Los socialistas siempre han demostrado una gran confusión entre la expresión pública y privada en materia de fe

Elvira Lindo

Tengo buenos amigos a los que les fascina la imaginería religiosa. Los hay amantes del arte. Los hay amantes del arte y gais. Porque, a qué negarlo, hay una indiscutible conexión entre un sector del mundo gay y las Vírgenes que está a la espera de una investigación en una universidad de Iowa, que es donde cuadra que se le encuentre una explicación a este misterio sin resolver. Tengo amigas actrices que cuelgan una santa del espejo del camerino. Como los taxistas. Y cantantes, gais o no, que besan a sus santitos antes de salir al escenario. Mi madre invocaba a san Antonio a diario, que era el santo que velaba por sus despistes. Y puedo asegurar que le funcionaba bastante bien. En fin. Hay gente pa tó, que dijo el torero Guerrita.

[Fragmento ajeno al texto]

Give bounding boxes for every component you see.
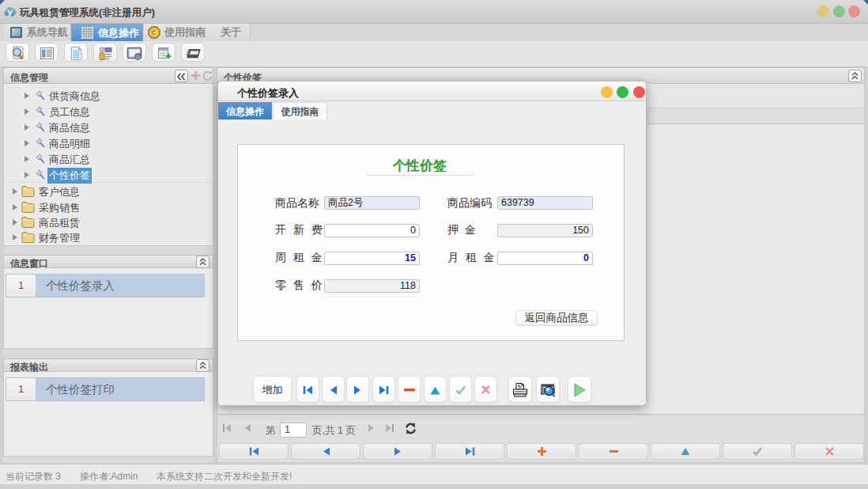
svg-text:y: y [8, 7, 13, 17]
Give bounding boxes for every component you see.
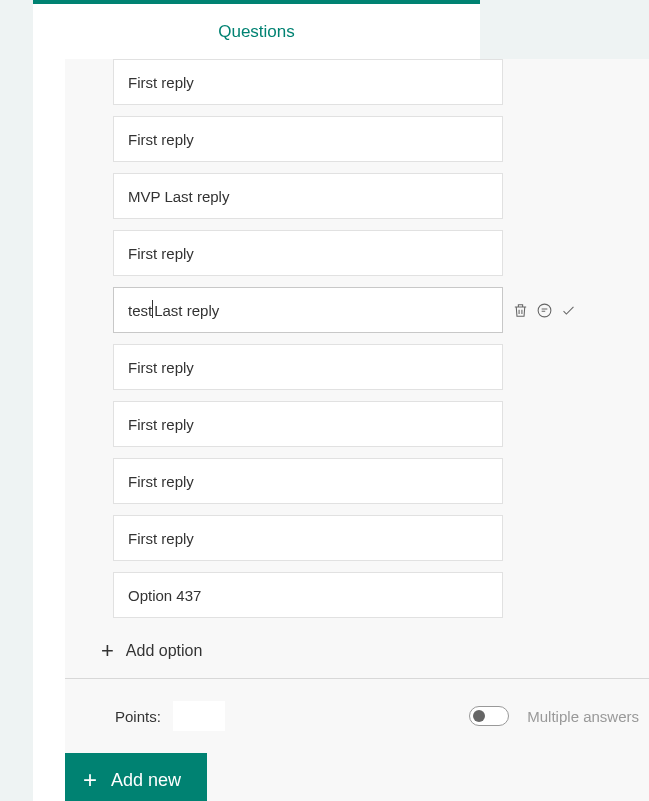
option-row — [113, 401, 649, 447]
points-input[interactable] — [173, 701, 225, 731]
option-text-prefix: test — [128, 302, 152, 319]
option-text-suffix: Last reply — [154, 302, 219, 319]
option-input[interactable] — [113, 458, 503, 504]
toggle-knob — [473, 710, 485, 722]
option-row — [113, 572, 649, 618]
option-input[interactable] — [113, 572, 503, 618]
option-input[interactable] — [113, 230, 503, 276]
option-row — [113, 458, 649, 504]
text-caret — [152, 300, 153, 318]
add-new-label: Add new — [111, 770, 181, 791]
multiple-answers-label: Multiple answers — [527, 708, 639, 725]
option-row — [113, 230, 649, 276]
comment-icon[interactable] — [535, 301, 553, 319]
option-input[interactable] — [113, 344, 503, 390]
option-row — [113, 173, 649, 219]
add-option-button[interactable]: + Add option — [65, 618, 649, 678]
add-option-label: Add option — [126, 642, 203, 660]
tab-bar: Questions — [33, 0, 480, 59]
multiple-answers-toggle[interactable] — [469, 706, 509, 726]
question-editor: testLast reply + Add option Points: Mult… — [65, 59, 649, 801]
plus-icon: + — [83, 768, 97, 792]
option-row — [113, 344, 649, 390]
option-input[interactable] — [113, 173, 503, 219]
footer-row: Points: Multiple answers — [65, 679, 649, 753]
option-row — [113, 116, 649, 162]
option-row: testLast reply — [113, 287, 649, 333]
points-label: Points: — [115, 708, 161, 725]
svg-point-0 — [538, 304, 551, 317]
main-panel: testLast reply + Add option Points: Mult… — [33, 59, 649, 801]
option-input[interactable] — [113, 59, 503, 105]
option-actions — [511, 301, 577, 319]
options-list: testLast reply — [65, 59, 649, 618]
option-input[interactable] — [113, 515, 503, 561]
add-new-button[interactable]: + Add new — [65, 753, 207, 801]
option-input[interactable] — [113, 116, 503, 162]
option-input[interactable] — [113, 401, 503, 447]
trash-icon[interactable] — [511, 301, 529, 319]
option-input[interactable]: testLast reply — [113, 287, 503, 333]
checkmark-icon[interactable] — [559, 301, 577, 319]
plus-icon: + — [101, 640, 114, 662]
option-row — [113, 515, 649, 561]
tab-questions[interactable]: Questions — [218, 22, 295, 42]
option-row — [113, 59, 649, 105]
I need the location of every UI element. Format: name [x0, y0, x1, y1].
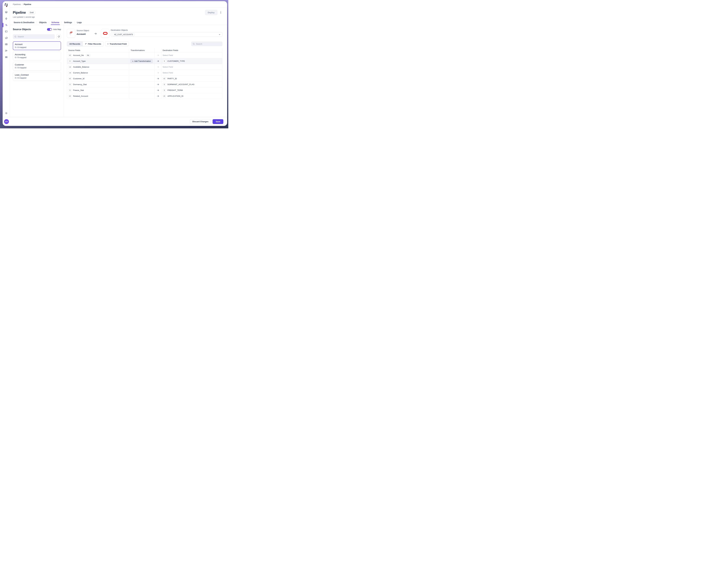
fields-search-input[interactable] — [196, 43, 221, 45]
chevron-down-icon — [219, 33, 221, 36]
sidebar-item-apps[interactable] — [3, 55, 10, 59]
tab-objects[interactable]: Objects — [37, 20, 49, 25]
mapping-arrow-icon — [157, 71, 159, 74]
oracle-icon — [103, 31, 108, 36]
records-segmented-control: All Records Filter Records — [67, 41, 104, 46]
source-field-name: Customer_Id — [73, 77, 84, 80]
field-type-badge: ±1 — [68, 94, 72, 98]
source-objects-search-input[interactable] — [18, 36, 53, 38]
sidebar-item-announcements[interactable] — [3, 36, 10, 40]
source-object-label: Source Object — [77, 29, 89, 32]
table-row: ±1 Related_Account ±1 APPLICATION_ID — [67, 93, 222, 99]
source-object-card[interactable]: Customer 0 / 9 mapped — [13, 62, 61, 70]
footer-bar: UA Discard Changes Save — [3, 117, 227, 126]
mapping-arrow-icon — [157, 60, 159, 62]
mapping-arrow-icon — [157, 54, 159, 56]
mapping-arrow-icon — [157, 66, 159, 68]
mapping-table-header: Source Fields Transformations Destinatio… — [67, 48, 222, 52]
breadcrumb-parent[interactable]: Pipelines — [13, 3, 21, 5]
sidebar-item-datasets[interactable] — [3, 43, 10, 46]
source-object-mapped-count: 0 / 8 mapped — [15, 77, 59, 79]
deploy-button[interactable]: Deploy — [205, 10, 217, 15]
layers-icon — [5, 11, 8, 14]
gear-icon — [5, 112, 8, 115]
source-object-card[interactable]: Account 5 / 8 mapped — [13, 41, 61, 50]
source-object-name: Loan_Contract — [15, 74, 59, 76]
mapping-arrow-icon — [157, 95, 159, 97]
sidebar-item-connections[interactable] — [3, 30, 10, 33]
source-object-mapped-count: 5 / 8 mapped — [15, 46, 59, 48]
active-indicator — [3, 23, 3, 27]
breadcrumb: Pipelines / Pipeline — [10, 1, 227, 7]
apps-grid-icon — [5, 56, 8, 59]
field-type-badge: ±1 — [163, 77, 166, 80]
add-transformation-button[interactable]: +Add Transformation — [130, 59, 153, 63]
filter-icon — [85, 43, 87, 45]
last-updated-text: Last updated 1 second ago — [13, 16, 222, 18]
discard-changes-button[interactable]: Discard Changes — [190, 119, 211, 124]
tab-schema[interactable]: Schema — [49, 20, 62, 25]
select-field-placeholder[interactable]: Select Field — [163, 54, 173, 56]
source-object-name: Accounting — [15, 53, 59, 56]
all-records-button[interactable]: All Records — [67, 42, 83, 46]
sidebar-nav — [3, 10, 10, 59]
column-header-arrow — [155, 48, 161, 52]
auto-map-toggle[interactable] — [47, 28, 52, 31]
panel-title: Source Objects — [13, 28, 31, 31]
sidebar-item-layers[interactable] — [3, 10, 10, 14]
more-options-button[interactable] — [220, 11, 222, 14]
table-icon — [5, 43, 8, 46]
refresh-button[interactable] — [56, 34, 61, 39]
save-button[interactable]: Save — [213, 119, 223, 124]
source-object-mapped-count: 0 / 9 mapped — [15, 56, 59, 59]
select-field-placeholder[interactable]: Select Field — [163, 72, 173, 74]
destination-field-name: APPLICATION_ID — [167, 95, 183, 97]
destination-connector-card — [101, 29, 109, 38]
add-transformed-field-button[interactable]: + Transformed Field — [105, 42, 129, 46]
tab-source-destination[interactable]: Source & Destination — [13, 20, 37, 25]
destination-objects-select[interactable]: HZ_CUST_ACCOUNTS — [111, 32, 222, 37]
breadcrumb-current: Pipeline — [24, 3, 31, 5]
sidebar-item-runs[interactable] — [3, 17, 10, 20]
pk-badge: PK — [86, 54, 91, 57]
field-type-badge: .00 — [68, 65, 72, 69]
records-toolbar: All Records Filter Records + — [67, 41, 222, 46]
table-row: .00 Current_Balance Select Field — [67, 70, 222, 76]
sidebar-item-pipelines[interactable] — [3, 23, 10, 27]
source-field-name: Account_Type — [73, 60, 86, 62]
sidebar-item-automations[interactable] — [3, 49, 10, 52]
breadcrumb-separator: / — [22, 3, 23, 5]
mapping-table: Source Fields Transformations Destinatio… — [67, 48, 222, 99]
destination-object-chip[interactable]: HZ_CUST_ACCOUNTS — [112, 33, 135, 36]
source-objects-search — [13, 34, 55, 39]
source-object-card[interactable]: Loan_Contract 0 / 8 mapped — [13, 72, 61, 81]
filter-records-button[interactable]: Filter Records — [83, 42, 104, 46]
destination-field-name: DORMANT_ACCOUNT_FLAG — [167, 83, 194, 85]
source-objects-list: Account 5 / 8 mapped Accounting 0 / 9 ma… — [13, 41, 61, 81]
source-object-card[interactable]: Accounting 0 / 9 mapped — [13, 52, 61, 60]
tab-logs[interactable]: Logs — [75, 20, 84, 25]
page-header: Pipeline Draft Deploy Last updated 1 sec… — [10, 7, 227, 18]
table-row: ±1 Customer_Id ±1 PARTY_ID — [67, 76, 222, 82]
status-badge: Draft — [28, 11, 36, 14]
source-connector-card — [67, 29, 75, 38]
source-field-name: Related_Account — [73, 95, 88, 97]
plus-icon: + — [132, 60, 133, 62]
avatar[interactable]: UA — [4, 119, 9, 124]
source-field-name: Available_Balance — [73, 66, 89, 68]
source-field-name: Account_No — [73, 54, 84, 56]
arrow-right-icon — [94, 32, 97, 35]
table-row: T Freeze_Stat T FREIGHT_TERM — [67, 87, 222, 93]
source-objects-panel: Source Objects Auto Map — [10, 25, 64, 117]
mapping-arrow-icon — [157, 89, 159, 91]
field-type-badge: T — [68, 59, 72, 63]
app-logo[interactable] — [4, 3, 8, 7]
toggle-knob — [50, 29, 52, 30]
megaphone-icon — [5, 36, 8, 39]
desktop-background: Pipelines / Pipeline Pipeline Draft Depl… — [0, 0, 228, 128]
tab-settings[interactable]: Settings — [62, 20, 74, 25]
destination-field-name: FREIGHT_TERM — [167, 89, 183, 91]
select-field-placeholder[interactable]: Select Field — [163, 66, 173, 68]
source-object-name: Account — [15, 43, 59, 45]
sidebar-item-settings[interactable] — [3, 111, 10, 115]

Es como encender tres veces la luz antes de cerrar la puerta, comprobar cinco veces si has echado la llave, mirar debajo de la cama antes de dormir o santiguarse antes de salir a cualquier ruedo de la vida. Cuenta la que fuera agente de Saul Bellow que el escritor de Chicago siempre llevaba a los actos públicos un pequeño objeto de su madre, una cajita. Un día la olvidó en el Museo de la Ciudad de Nueva York tras dar una charla y el novelista se horrorizó. La agente, como tiene que ser, consiguió que alguien se asegurara de que la cajita estaba a buen recaudo hasta que pasaran a recogerla a primera hora de la mañana. Cada cual tiene sus métodos para combatir el pánico, la inseguridad.

Hay creyentes a los que les chirría que los políticos tengan que estar presentes en los territorios del espíritu

El otro día, Pablo Heras Casado, director invitado de la Orquesta Sinfónica de Nueva York, nos confesaba que antes de una actuación se toma varios cafés por miedo a estar demasiado tranquilo. Temor, temor a que fallen los nervios o a no tenerlos. Temor a hacer el ridículo o a que el frágil equilibrio de nuestra vida se desmorone. Como lo sufro, lo entiendo todo: los besos a las figuras, el santiguarse, apretar un pequeño objeto que se guarda en el bolsillo, rezar una oración que nos acompaña desde que éramos niños, cumplir una promesa con una santa o no pisar las rayas que separan una losa de otra en la acera. Contra el miedo a la vida vale todo, siempre y cuando esos pequeños remedios no se conviertan en obsesiones que nos roben el sosiego. Al fin y al cabo, vivir consiste en combatir el miedo a la peor noticia que recibimos al crecer: que estamos aquí por poco tiempo.

Llega la Semana Santa y lo comprendo todo. Comprendo más que esos intelectuales que se obstinan en demostrar que Dios no existe. Es muy posible que Dios no exista, pero existe la necesidad de Dios. Si no fuera así, por qué las religiones perviven a pesar de que se hayan cometido tantas tropelías en nombre de seres superiores a los que jamás hemos visto el rostro. Incluso hay científicos que pasan el día en un laboratorio persiguiendo certezas y luego se las arreglan para creer en Dios sin necesidad de pruebas concluyentes. Yo no sé cuántos de los que acuden estos días a las procesiones son creyentes de corazón, y apelo al corazón porque la cabeza poco tiene que ver con este asunto.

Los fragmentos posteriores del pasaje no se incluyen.